:: SUPPLIED MATERIAL ::

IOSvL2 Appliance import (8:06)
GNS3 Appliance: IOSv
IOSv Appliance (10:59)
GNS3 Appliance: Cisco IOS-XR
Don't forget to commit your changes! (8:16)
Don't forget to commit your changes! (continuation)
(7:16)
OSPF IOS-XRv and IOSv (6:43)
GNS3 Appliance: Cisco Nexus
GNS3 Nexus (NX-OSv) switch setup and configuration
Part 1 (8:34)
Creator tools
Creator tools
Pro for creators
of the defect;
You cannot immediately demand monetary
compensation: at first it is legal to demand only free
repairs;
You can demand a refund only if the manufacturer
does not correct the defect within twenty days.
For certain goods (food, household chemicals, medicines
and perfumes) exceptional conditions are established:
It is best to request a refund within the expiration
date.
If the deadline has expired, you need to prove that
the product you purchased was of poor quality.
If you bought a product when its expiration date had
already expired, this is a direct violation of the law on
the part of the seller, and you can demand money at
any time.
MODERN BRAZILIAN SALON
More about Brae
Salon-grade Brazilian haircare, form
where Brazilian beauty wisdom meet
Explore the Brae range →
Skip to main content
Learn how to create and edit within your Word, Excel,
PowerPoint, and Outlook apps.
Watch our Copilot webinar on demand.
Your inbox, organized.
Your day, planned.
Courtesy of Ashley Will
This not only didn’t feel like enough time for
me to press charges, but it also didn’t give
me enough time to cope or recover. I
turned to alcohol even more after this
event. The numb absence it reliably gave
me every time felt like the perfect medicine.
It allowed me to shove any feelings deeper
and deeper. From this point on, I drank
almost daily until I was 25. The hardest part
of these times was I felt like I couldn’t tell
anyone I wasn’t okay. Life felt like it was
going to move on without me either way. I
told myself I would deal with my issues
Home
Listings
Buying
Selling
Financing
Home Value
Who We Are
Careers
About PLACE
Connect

:::

▸ WHAT YOU ARE ASKED TO DO
The records above are to be returned exactly as they appear.

▸ ANSWER AREA
IOSvL2 Appliance import (8:06)
GNS3 Appliance: IOSv
IOSv Appliance (10:59)
GNS3 Appliance: Cisco IOS-XR
Don't forget to commit your changes! (8:16)
Don't forget to commit your changes! (continuation)
(7:16)
OSPF IOS-XRv and IOSv (6:43)
GNS3 Appliance: Cisco Nexus
GNS3 Nexus (NX-OSv) switch setup and configuration
Part 1 (8:34)
Creator tools
Creator tools
Pro for creators
of the defect;
You cannot immediately demand monetary
compensation: at first it is legal to demand only free
repairs;
You can demand a refund only if the manufacturer
does not correct the defect within twenty days.
For certain goods (food, household chemicals, medicines
and perfumes) exceptional conditions are established:
It is best to request a refund within the expiration
date.
If the deadline has expired, you need to prove that
the product you purchased was of poor quality.
If you bought a product when its expiration date had
already expired, this is a direct violation of the law on
the part of the seller, and you can demand money at
any time.
MODERN BRAZILIAN SALON
More about Brae
Salon-grade Brazilian haircare, form
where Brazilian beauty wisdom meet
Explore the Brae range →
Skip to main content
Learn how to create and edit within your Word, Excel,
PowerPoint, and Outlook apps.
Watch our Copilot webinar on demand.
Your inbox, organized.
Your day, planned.
Courtesy of Ashley Will
This not only didn’t feel like enough time for
me to press charges, but it also didn’t give
me enough time to cope or recover. I
turned to alcohol even more after this
event. The numb absence it reliably gave
me every time felt like the perfect medicine.
It allowed me to shove any feelings deeper
and deeper. From this point on, I drank
almost daily until I was 25. The hardest part
of these times was I felt like I couldn’t tell
anyone I wasn’t okay. Life felt like it was
going to move on without me either way. I
told myself I would deal with my issues
Home
Listings
Buying
Selling
Financing
Home Value
Who We Are
Careers
About PLACE
Connect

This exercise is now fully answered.